OK, so Mosee’s math was off. Lynch said he told her he’d just heard that 50 percent figure from somewhere else. But in a series of tweets yesterday and during an interview Tuesday afternoon, District Attorney Seth Williams said the high school dropout rate is actually the figure that’s hovering near 50 percent. (Mosee, he said, might have made a misstatement.)
Williams said former School District Superintendent Arlene Ackerman and former deputy superintendent Leroy Nunnery gave him that information firsthand, and also discussed with him the district’s truancy woes.
But School District spokesman Fernando Gallard said the dropout rate for the class of 2014 was just 26 percent.
Beyond the numbers, there’s a bigger disagreement here between the two entities. Williams wants to partner with the School District on a D.A.’s Office initiative that at least 54 local charter schools participate in. The district says it’s prohibited by federal law from playing along.
Sounds weird, right? Hang on.
The initiative works like this: If a student is absent 10 or more times in a marking period, their personal information is shared with the D.A.’s Office, which in turn sends a letter to the child’s parent.
Williams said the parent has 14 days to contact the child’s school and hash out the problem. If the parent doesn’t respond, the D.A.’s Office sends out another letter, with a warning to contact the school within 14 days, or face the possibility of being charged with reckless endangerment.
If the parent still doesn’t respond, a third letter arrives, breaking the news that reckless endangerment charges are indeed being filed.
“It’s the worst case scenario,” Williams said. “But if a parent thumbs their nose three times, and the child remains chronically truant, then we’d have them arrested.”
The goal, he said, isn’t to fill up an entire prison wing with parents of truant students. Ideally, the parents would end up in front of a judge in Family Court who could get them the help and services they need. If all goes well, the charges are dropped, and the parent’s record is wiped clean.
“People say you catch more bees with honey than vinegar,” Williams said. “But some people need the vinegar. We have to say, ‘Look, your kid’s not going to school, we might charge you.'”
But Lynch said the school district can’t participate in the D.A.’s initiative because of the Family Educational Rights and Privacy Act (FERPA), a federal law that protects student education records.
“FERPA identifies what data can and cannot be shared,” she said. “Basically, we can share directory information. We can tell [the D.A.’s Office] a student’s address and phone number, but we cannot share student-specific data. We can’t say, ‘John Smith has six unexcused absences, and 10 religious absences, and 25 excused absences.'”
Lynch said the district has turned to the U.S. Department of Education and a Family Court judge for permission to give Williams the information he’d need, but were turned down both times.

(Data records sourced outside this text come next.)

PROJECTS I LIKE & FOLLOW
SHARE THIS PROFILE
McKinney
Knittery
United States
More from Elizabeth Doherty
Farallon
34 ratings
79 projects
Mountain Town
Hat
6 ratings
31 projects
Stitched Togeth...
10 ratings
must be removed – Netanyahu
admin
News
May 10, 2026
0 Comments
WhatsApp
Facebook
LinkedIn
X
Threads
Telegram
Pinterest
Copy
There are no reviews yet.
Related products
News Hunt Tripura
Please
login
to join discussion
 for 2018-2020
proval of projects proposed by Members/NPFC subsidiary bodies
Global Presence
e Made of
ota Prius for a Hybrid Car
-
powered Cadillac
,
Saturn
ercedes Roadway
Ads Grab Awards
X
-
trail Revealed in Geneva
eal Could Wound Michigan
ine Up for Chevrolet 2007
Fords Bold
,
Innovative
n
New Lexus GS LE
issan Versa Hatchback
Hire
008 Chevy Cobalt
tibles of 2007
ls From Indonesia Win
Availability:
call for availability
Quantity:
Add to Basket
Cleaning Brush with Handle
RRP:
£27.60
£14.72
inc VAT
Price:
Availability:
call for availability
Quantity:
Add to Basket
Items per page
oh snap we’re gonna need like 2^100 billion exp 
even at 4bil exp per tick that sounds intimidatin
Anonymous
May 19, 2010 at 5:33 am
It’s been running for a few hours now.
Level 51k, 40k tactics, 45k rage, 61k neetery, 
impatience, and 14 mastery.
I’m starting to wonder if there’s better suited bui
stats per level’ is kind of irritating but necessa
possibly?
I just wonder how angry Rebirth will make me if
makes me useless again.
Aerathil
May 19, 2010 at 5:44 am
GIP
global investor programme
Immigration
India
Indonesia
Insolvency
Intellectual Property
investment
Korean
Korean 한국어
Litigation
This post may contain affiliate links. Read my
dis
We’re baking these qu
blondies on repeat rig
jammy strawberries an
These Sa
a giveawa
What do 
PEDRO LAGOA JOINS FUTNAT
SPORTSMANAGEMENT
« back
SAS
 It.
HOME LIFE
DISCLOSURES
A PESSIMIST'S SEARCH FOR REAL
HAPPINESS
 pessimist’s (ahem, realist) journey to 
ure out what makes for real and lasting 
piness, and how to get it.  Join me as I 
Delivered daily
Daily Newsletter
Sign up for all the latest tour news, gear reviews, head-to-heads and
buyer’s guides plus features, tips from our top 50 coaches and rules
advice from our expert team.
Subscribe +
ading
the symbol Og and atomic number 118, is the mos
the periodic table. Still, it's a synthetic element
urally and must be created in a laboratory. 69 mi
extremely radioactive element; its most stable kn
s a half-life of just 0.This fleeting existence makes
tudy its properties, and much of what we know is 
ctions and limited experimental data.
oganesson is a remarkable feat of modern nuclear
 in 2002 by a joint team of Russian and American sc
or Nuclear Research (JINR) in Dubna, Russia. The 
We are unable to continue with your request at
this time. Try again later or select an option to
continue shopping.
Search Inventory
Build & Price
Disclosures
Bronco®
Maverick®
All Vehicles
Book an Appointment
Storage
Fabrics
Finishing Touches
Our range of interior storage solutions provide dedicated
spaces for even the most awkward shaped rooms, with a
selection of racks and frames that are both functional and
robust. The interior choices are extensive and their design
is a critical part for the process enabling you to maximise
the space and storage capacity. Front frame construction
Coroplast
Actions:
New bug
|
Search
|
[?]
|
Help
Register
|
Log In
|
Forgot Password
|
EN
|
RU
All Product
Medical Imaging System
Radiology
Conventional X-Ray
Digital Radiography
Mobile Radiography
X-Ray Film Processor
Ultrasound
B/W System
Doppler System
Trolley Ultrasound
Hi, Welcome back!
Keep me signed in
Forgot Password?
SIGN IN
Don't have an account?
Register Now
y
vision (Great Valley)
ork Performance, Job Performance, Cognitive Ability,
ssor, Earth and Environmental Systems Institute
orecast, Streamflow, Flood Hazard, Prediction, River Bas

Williams argued that there’s another option. FERPA, he said, has a provision that allows for school districts to share additional student information with a law enforcement agency if they obtain a memorandum of understanding.
Lost in all of the back-and-forth is the fact that the school district already has a similar policy in place. Lynch said the district refers chronically truant students and their families to the Department of Human Services.
“I don’t know what people think we do here,” she said. “Attendance is an electronic process, especially in our high schools. We’re accurately keeping track of who’s there and who’s not there … it’s not something we do haphazardly.”
Williams said he’s not trying to antagonize the district or Superintendent William Hite. There’s a worrisome connection between kids who drop out of school, or don’t bother going regularly, and then end up committing a violent crime, or becoming the victim of one.
“I’m just saying, clearly what we’re doing now isn’t enough,” he said. We have a dysfunctional system, and I want to be part of the solution.”